The European region, meanwhile, had 72 measles deaths in 2018 — not a high number compared to other parts of the world. But the total numbers in Europe reached 80,000 measles cases last year, the highest this decade.
While a number of countries have sprouted communities reluctant to immunize, they come by these beliefs in different ways.
A global survey published in 2016 found that compared to other regions, Europeans were the most skeptical about the safety of vaccines — and it found that countries with high levels of schooling and good access to health services were associated with lower rates of positive sentiment toward vaccines.
About half of the measles cases in the European Union since 2016 have been in Romania, where doctors told NPR’s Joanna Kakissis that parental hesitancy about vaccines and lack of faith in state institutions have hurt immunization efforts. A recent study found that in Europe, skepticism about vaccination has a strong correlation with voting for populist parties.
In Japan, nearly all of the 49 cases in one prefecture were people connected to a single religious community that avoided medicines and vaccines, The New York Times reported. After the outbreak, the group apologized and said it would now follow advice to get vaccinated for measles “so that we don’t cause concern to others.” Researchers have found Japan has higher incidence rates of vaccine-preventable diseases than other developed countries.
But if there are all kinds of diseases that people aren’t getting vaccinated for, why are there all these cases of measles, in particular? Why aren’t other contagious childhood diseases spiking?
Because measles is extremely contagious. The virus can live for up to two hours in the airspace where an infected person coughed or sneezed.
“It’s almost like the canary in the coal mine,” says Adalja, the infectious disease doctor. “When you see measles, that tells you that your vaccine levels are low” for childhood diseases in general.
And because measles is so contagious, the disease travels easily. So someone from a nation that rarely sees measles might travel to a country experiencing an outbreak, catch the disease and then carry it back home to one of the pockets of low immunization — and suddenly the number of cases spikes.
A few of the cases in Japan were linked to children who had returned from the Philippines. Recent outbreaks in the U.S. have been linked to travelers who were returning from Israel and Ukraine, and then spread among U.S. communities with low vaccination rates. In 2011, many cases in the U.S. were imported from France.
So how do health officials get the message out that vaccines are a tool to keep the public healthy?
Adjala says outbreaks are a grim reminder of how dangerous the diseases can be — and can spur a newfound desire for vaccination.
The outbreak in Washington state led to a rush for measles shots.
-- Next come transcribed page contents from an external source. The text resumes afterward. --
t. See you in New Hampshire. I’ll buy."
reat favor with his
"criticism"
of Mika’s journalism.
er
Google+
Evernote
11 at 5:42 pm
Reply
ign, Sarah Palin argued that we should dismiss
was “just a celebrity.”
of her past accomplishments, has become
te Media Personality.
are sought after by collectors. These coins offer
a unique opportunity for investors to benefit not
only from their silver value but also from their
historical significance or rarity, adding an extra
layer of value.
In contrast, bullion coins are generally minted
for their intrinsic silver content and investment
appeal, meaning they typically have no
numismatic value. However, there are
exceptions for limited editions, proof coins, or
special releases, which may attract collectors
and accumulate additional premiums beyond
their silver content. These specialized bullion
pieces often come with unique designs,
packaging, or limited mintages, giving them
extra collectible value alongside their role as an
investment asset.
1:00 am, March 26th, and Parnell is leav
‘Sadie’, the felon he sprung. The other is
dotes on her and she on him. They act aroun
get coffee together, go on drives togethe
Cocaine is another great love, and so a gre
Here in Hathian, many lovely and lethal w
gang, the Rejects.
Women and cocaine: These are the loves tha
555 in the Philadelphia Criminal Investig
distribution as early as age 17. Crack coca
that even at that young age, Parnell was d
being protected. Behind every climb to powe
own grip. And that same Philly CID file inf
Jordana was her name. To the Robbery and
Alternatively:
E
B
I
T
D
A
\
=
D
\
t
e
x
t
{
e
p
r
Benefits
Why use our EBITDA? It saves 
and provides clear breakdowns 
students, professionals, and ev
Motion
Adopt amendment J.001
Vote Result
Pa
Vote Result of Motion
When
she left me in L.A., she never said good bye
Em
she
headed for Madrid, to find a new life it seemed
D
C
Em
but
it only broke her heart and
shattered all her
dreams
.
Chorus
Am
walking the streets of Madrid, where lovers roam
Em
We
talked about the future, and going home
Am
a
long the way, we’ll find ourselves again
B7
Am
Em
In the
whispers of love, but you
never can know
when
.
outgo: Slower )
And in the Philippines, the AP reports that 130,000 people were immunized in Manila in just one week during a government drive to stem the outbreak.
When a measles outbreak occurs, Adalja says, “people actually get some familiarity — that their neighbor or their friends or somebody got sick and that it wasn’t a fun experience — and then they do think maybe they should become vaccinated.”
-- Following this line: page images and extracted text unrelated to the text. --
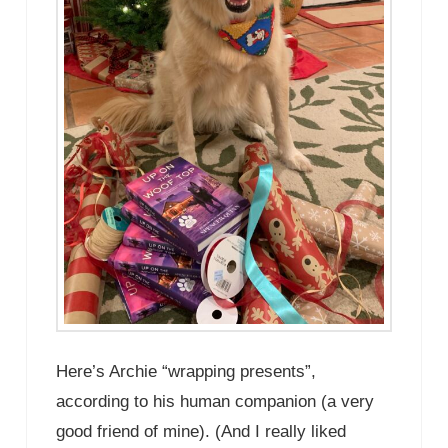
Here’s Archie “wrapping presents”,
according to his human companion (a very
good friend of mine). (And I really liked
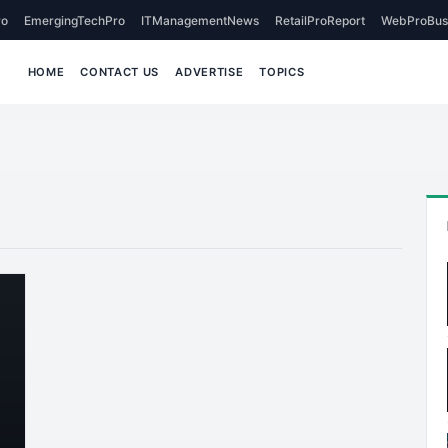
o
EmergingTechPro
ITManagementNews
RetailProReport
WebProBus
HOME
CONTACT US
ADVERTISE
TOPICS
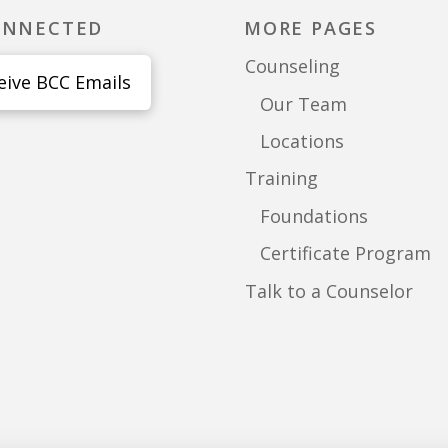
ONNECTED
MORE PAGES
Counseling
eive BCC Emails
Our Team
Locations
Training
Foundations
Certificate Program
Talk to a Counselor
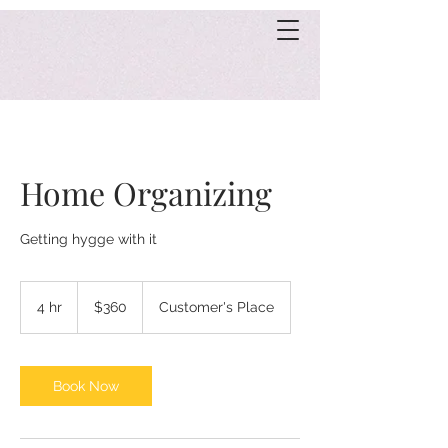
Home Organizing
Getting hygge with it
360
US
4 hr
4
$360
Customer's Place
dollars
h
r
Book Now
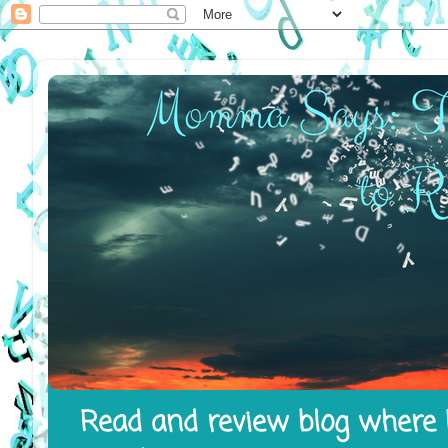
Read and review blog where I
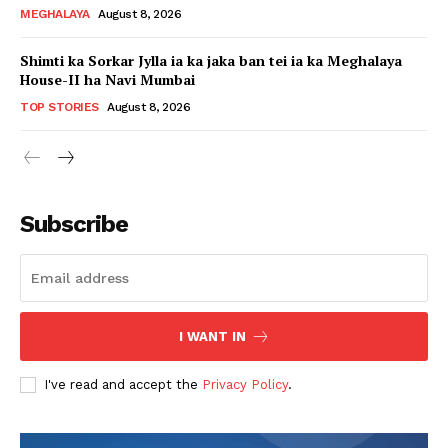
MEGHALAYA
August 8, 2026
Shimti ka Sorkar Jylla ia ka jaka ban tei ia ka Meghalaya
House-II ha Navi Mumbai
TOP STORIES
August 8, 2026
Subscribe
I WANT IN
I've read and accept the
Privacy Policy
.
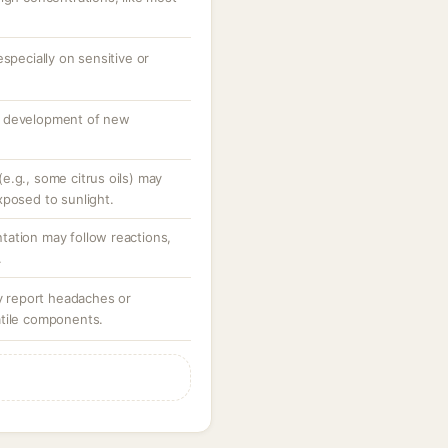
specially on sensitive or
o development of new
e.g., some citrus oils) may
xposed to sunlight.
ation may follow reactions,
.
ay report headaches or
atile components.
And vigilance is important, he says, because ridding the planet of measles is not going to happen overnight.
“We’re going to still need to maintain population immunity for some time until we can actually get vaccination levels high all over the world, so that no one is at risk. But it is very hard because it’s such a contagious disease. And then the anti-vaccine movement has just set that whole effort back a long way.”